The power of a really popular chicken sandwich buoyed otherwise dismal results for Restaurant Brands International and its Popeyes, Burger King and Tim Hortons brands in the second quarter of this year.
August 6, 2020
Burger King, Popeyes and Tim Hortons parent company, Restaurant Brands International, reported a pretty dismal Q2, with revenue down 25% to $1.05 billion, according to earnings results released Thursday.
Although though the company's well-loved chicken chain and its even more loved chicken sandwich reported same-store sales growth of 24.8%, drops at Tim Hortons and Burger King dragged the company's overall results down, Tim Hortons dropped more than 29% for the quarter, and Burger King fell more than 13%.

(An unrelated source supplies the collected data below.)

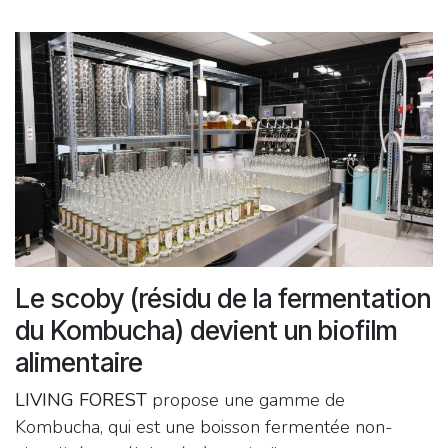
Le scoby (résidu de la fermentation
du Kombucha) devient un biofilm
alimentaire
LIVING FOREST
propose une gamme de
Kombucha, qui est une boisson fermentée non-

Quarterly results for the brands and the company overall, however, did manage to beat estimates of 31 cents per share by coming in at an adjusted EPS of 33 cents. Overall, revenue was even with estimates at $1.05 billion.
Other quarterly results include:
"The COVID-19 pandemic has introduced a host of unprecedented challenges, but our proactive and coordinated response across the globe has helped drive a significant recovery in performance since March. …" CEO Jose Cil said in a company press release.
"During this crisis, the strength of our drive-thru, digital and delivery channels has been a particularly important differentiator as guests have looked to us for a combination of safety, convenience, quality and great value that few can match. It was encouraging to see our investments in digital channels drive meaningful incremental sales in the quarter and we're excited that in our home markets, digital sales across brands grew over 120% year-over-year and more than 30% quarter-over-quarter."